Yu Garden

Shanghaier Teehaus-Ensemble in Rotherbaum öffnet wieder

Das Chinesische Zentrum Yu Garden ist einem Shanghaier Teehaus nachempfunden (Archivfoto).

Das Chinesische Zentrum Yu Garden ist einem Shanghaier Teehaus nachempfunden (Archivfoto).

Ab Januar übernimmt der Ex-Chef des Red Chamber die Gastronomie. Doch es soll auch Futter für Fans chinesischer Kultur geben.

Hamburg. Seit mehreren Jahren liegt das Shanghaier Teehaus-Ensemble Yu Garden im Stadtteil Rotherbaum schon in einem tiefen Dornröschenschlaf. Außer Bauarbeitern verlor sich in den vergangenen Monaten kaum jemand in das Chinesische Zentrum an der Feldbrunnenstraße.

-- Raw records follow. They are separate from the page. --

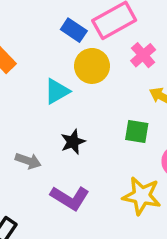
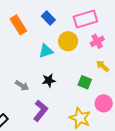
blue rectangle: (74, 30) -> (48, 18), moved
purple L-shape: (70, 198) -> (40, 111), turned -95

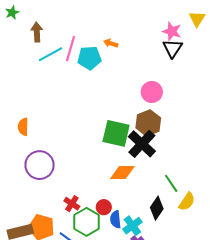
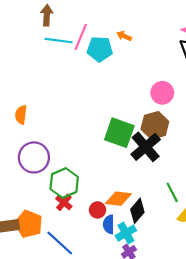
cyan line: (50, 54) -> (59, 41), turned 30
orange diamond: (122, 173) -> (118, 199), moved
black diamond: (157, 208) -> (137, 211), moved
green hexagon: (87, 222) -> (64, 183), moved

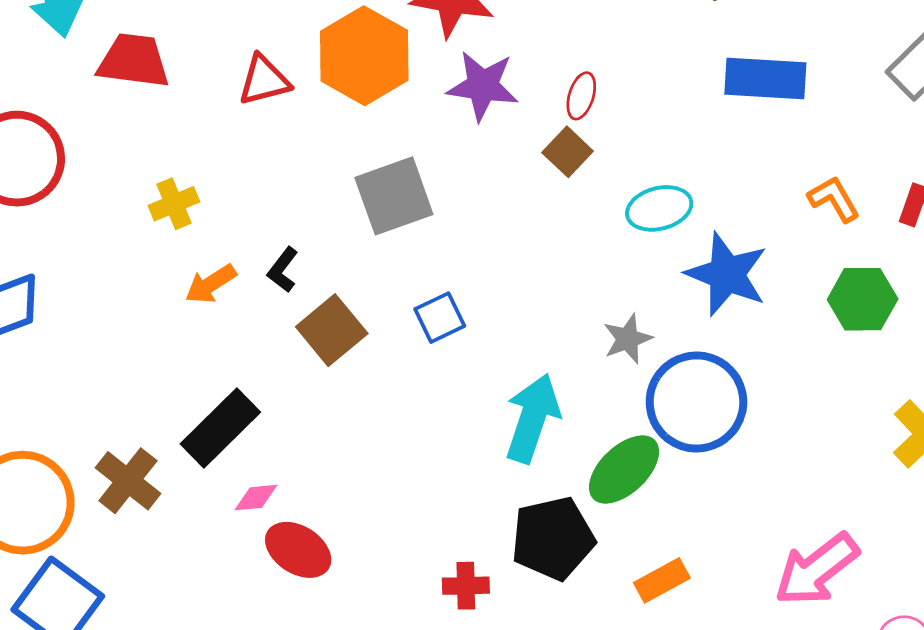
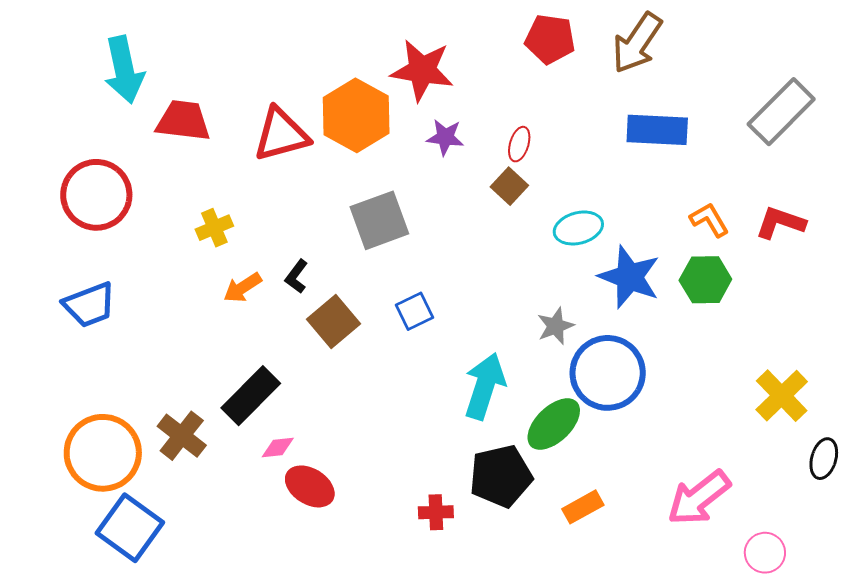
red triangle: (264, 80) -> (281, 135), size x1.4
purple star: (483, 86) -> (445, 137), size x0.7
green hexagon: (863, 299) -> (705, 280), moved

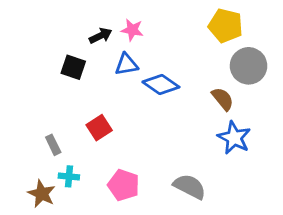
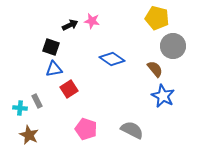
blue triangle: (126, 64) -> (54, 69), moved
cyan cross: (69, 176) -> (20, 108), moved

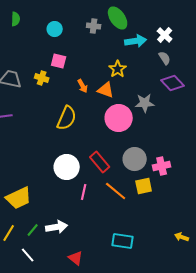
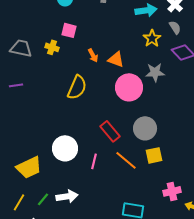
yellow star: (118, 69) -> (152, 38), moved
pink cross: (162, 166) -> (172, 191), moved
white circle: (67, 167) -> (65, 148), moved

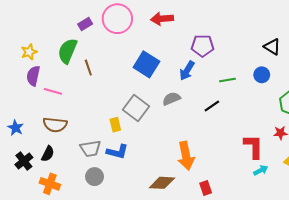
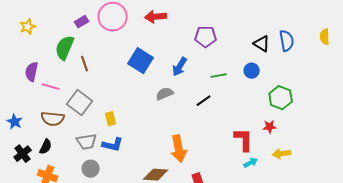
purple pentagon: (203, 46) -> (206, 37), moved
yellow star: (29, 52) -> (28, 27), moved
gray square: (136, 108) -> (80, 103), moved

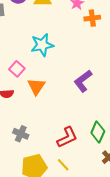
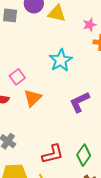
cyan star: (42, 45) -> (61, 60), moved, turned -30

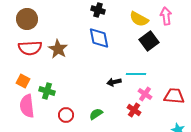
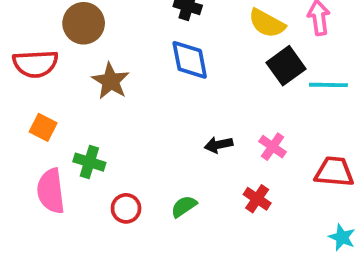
brown circle: (27, 19) -> (84, 23), moved
red semicircle: (30, 48) -> (35, 64), moved
cyan line: (136, 74) -> (328, 85), moved
orange square: (23, 81) -> (43, 127), moved
pink cross: (145, 94) -> (273, 147), moved

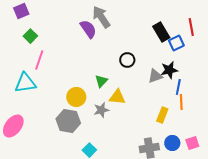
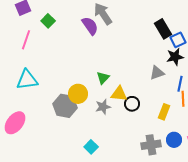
green square: (30, 36) -> (48, 21), moved
pink line: (39, 60) -> (26, 40), moved
black circle: (127, 60) -> (132, 104), moved
black star: (169, 70) -> (175, 57), moved
gray hexagon: (68, 121) -> (65, 106), moved

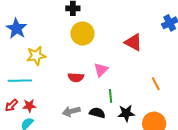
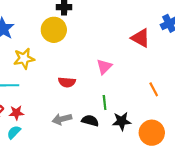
yellow circle: (82, 34) -> (54, 30), moved
red triangle: (133, 42) -> (141, 38), moved
pink triangle: (101, 70) -> (104, 67), moved

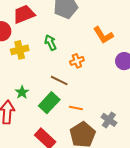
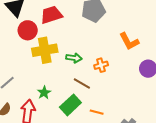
green arrow: (50, 43) -> (74, 58), moved, turned 119
yellow cross: (20, 50) -> (45, 50), size x1.4

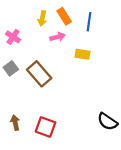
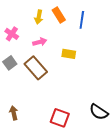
pink arrow: (58, 37) -> (40, 42), moved
yellow rectangle: (82, 54) -> (69, 54), moved
red square: (46, 127) -> (60, 118), moved

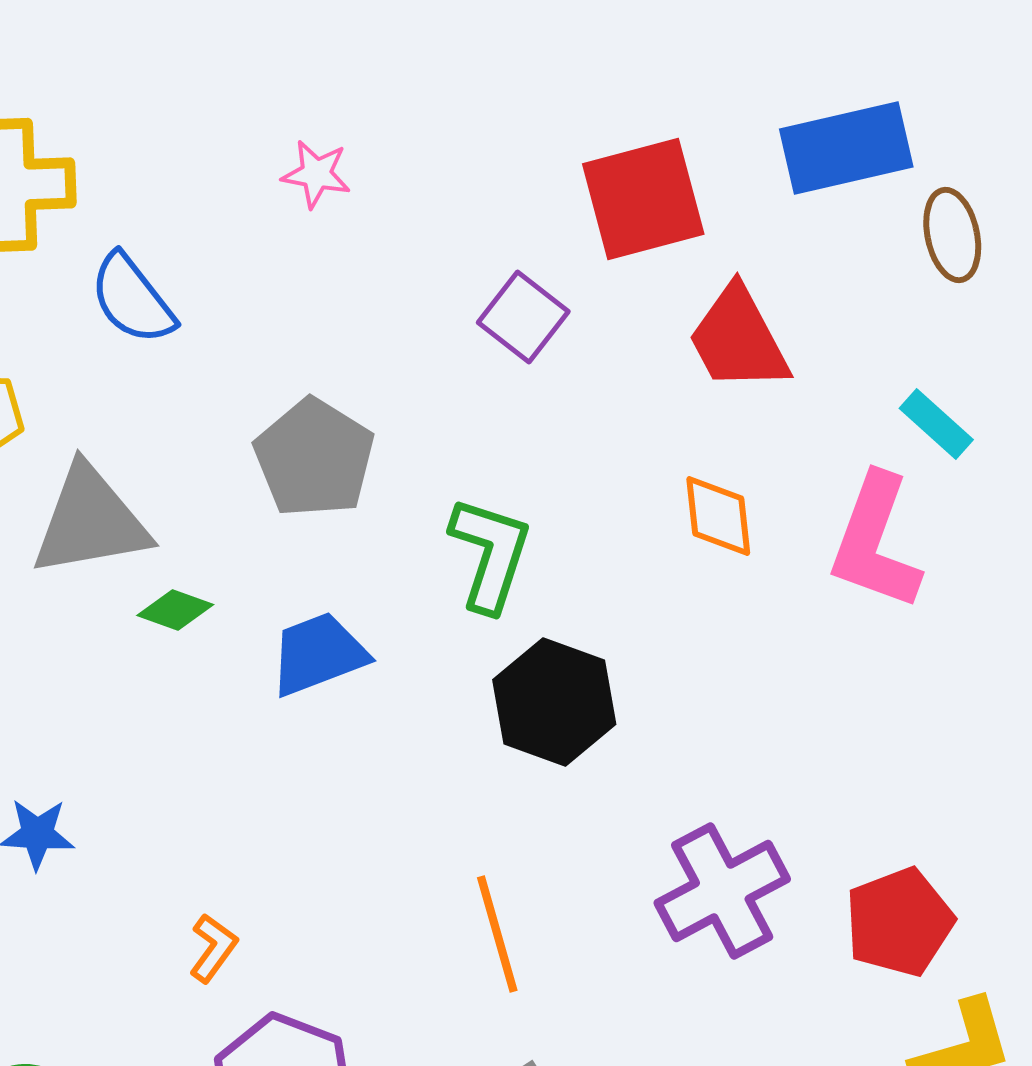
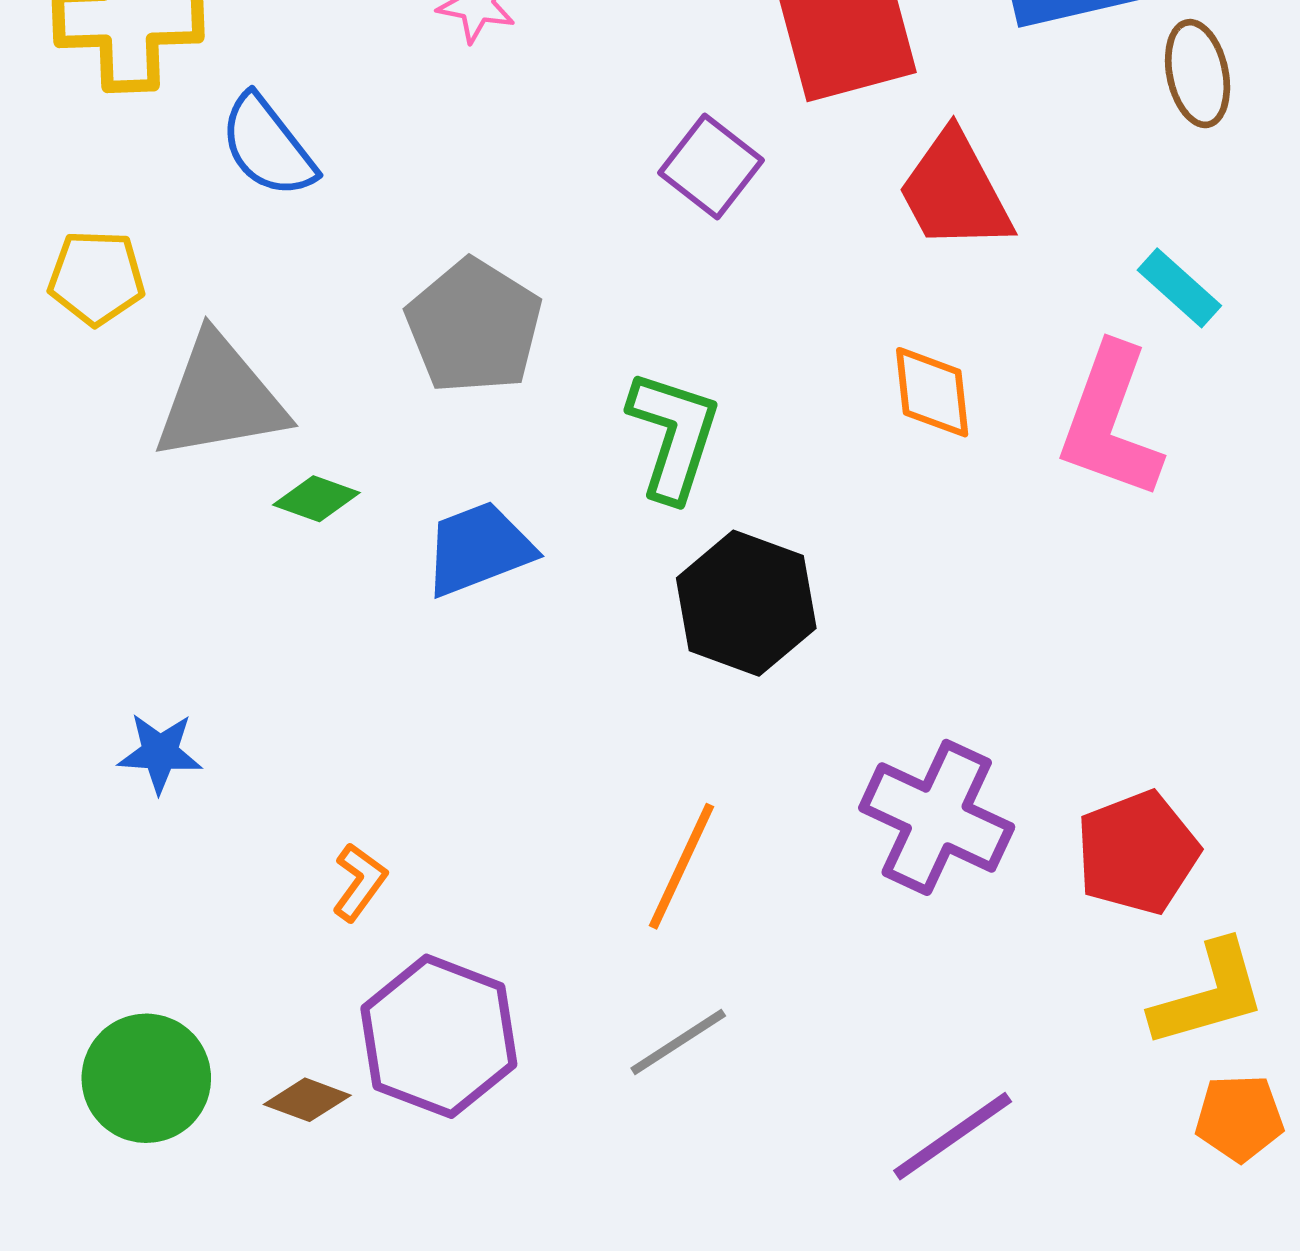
purple cross: (722, 891) -> (937, 817), turned -37
orange line: (497, 934) -> (682, 866), turned 41

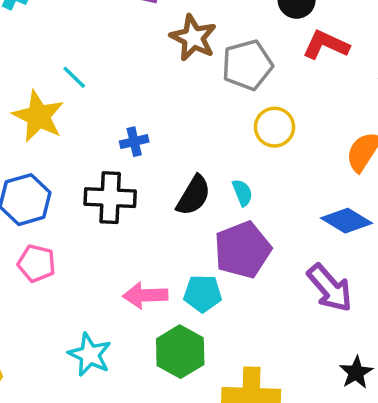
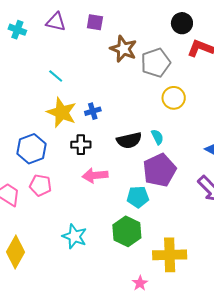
yellow star: (38, 116) -> (62, 112), moved
black semicircle: (194, 195) -> (129, 140), turned 50
black cross: (110, 198) -> (81, 145), size x0.7
pink arrow: (145, 295) -> (95, 175), moved

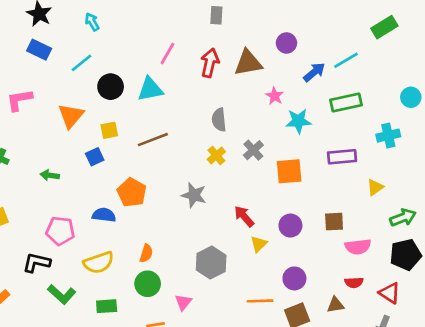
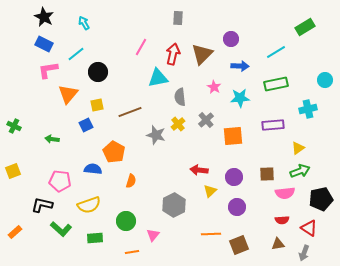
brown triangle: (248, 63) -> (202, 54), turned -35
blue arrow: (314, 72) -> (240, 66), moved, turned 42
cyan triangle: (150, 89) -> (158, 78), moved
pink star: (275, 96) -> (214, 87), moved
pink L-shape: (19, 100) -> (48, 70), moved
gray star: (194, 195) -> (156, 135), moved
red arrow: (244, 216) -> (199, 170), turned -42
green arrow: (403, 218) -> (300, 171), moved
orange semicircle: (146, 253) -> (131, 181), moved
purple circle: (294, 278) -> (237, 207), moved
brown triangle: (335, 305) -> (278, 244), moved

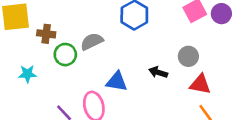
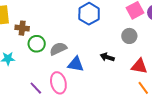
gray semicircle: (92, 41) -> (58, 49), moved
gray circle: (188, 56) -> (129, 36), moved

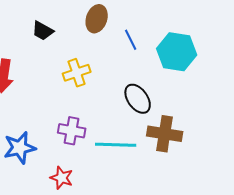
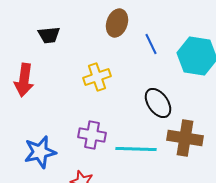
black trapezoid: (43, 31) -> (49, 35), moved, turned -35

Doch nun kommt nach einer umfangreichen Renovierung wieder Leben in den traditionellen Gebäudekomplex, der ursprünglich als Zeichen der Städtepartnerschaft zwischen Shanghai und Hamburg errichtet wurde. Von Januar 2020 an werde das Teehaus mit Kultur- und Tourismusveranstaltungen und einem hochwertigen gastronomischen Angebot erneut seine Tore öffnen und so wieder als wichtiger Ort für den deutsch-chinesischen Austausch fungieren, teilte die Kulturbehörde am Mittwoch mit. In Zeiten der zunehmenden Digitalisierung gewinne der direkte Kontakt von Menschen aus unterschiedlichen Kulturen zunehmend an Bedeutung, so Senator Carsten Brosda (SPD).

Ehemaliger Chef des Red Chamber übernimmt Gastronomie

Bereits seit Sommer dieses Jahres bereitet sich ein neues Betreiberteam auf die Wiedereröffnung vor. Jingkai Li, der von Shanghai eingesetzte Hauptpächter, hat das Ensemble an Wolfgang Wen, den Präsidenten verschiedener chinesischer Vereine in Hamburg vermietet. Er fungiert als Hauptansprechpartner für das Ensemble und plant vielfältige deutsch-chinesische Kultur-, Tourismus- und Wirtschaftsveranstaltungen.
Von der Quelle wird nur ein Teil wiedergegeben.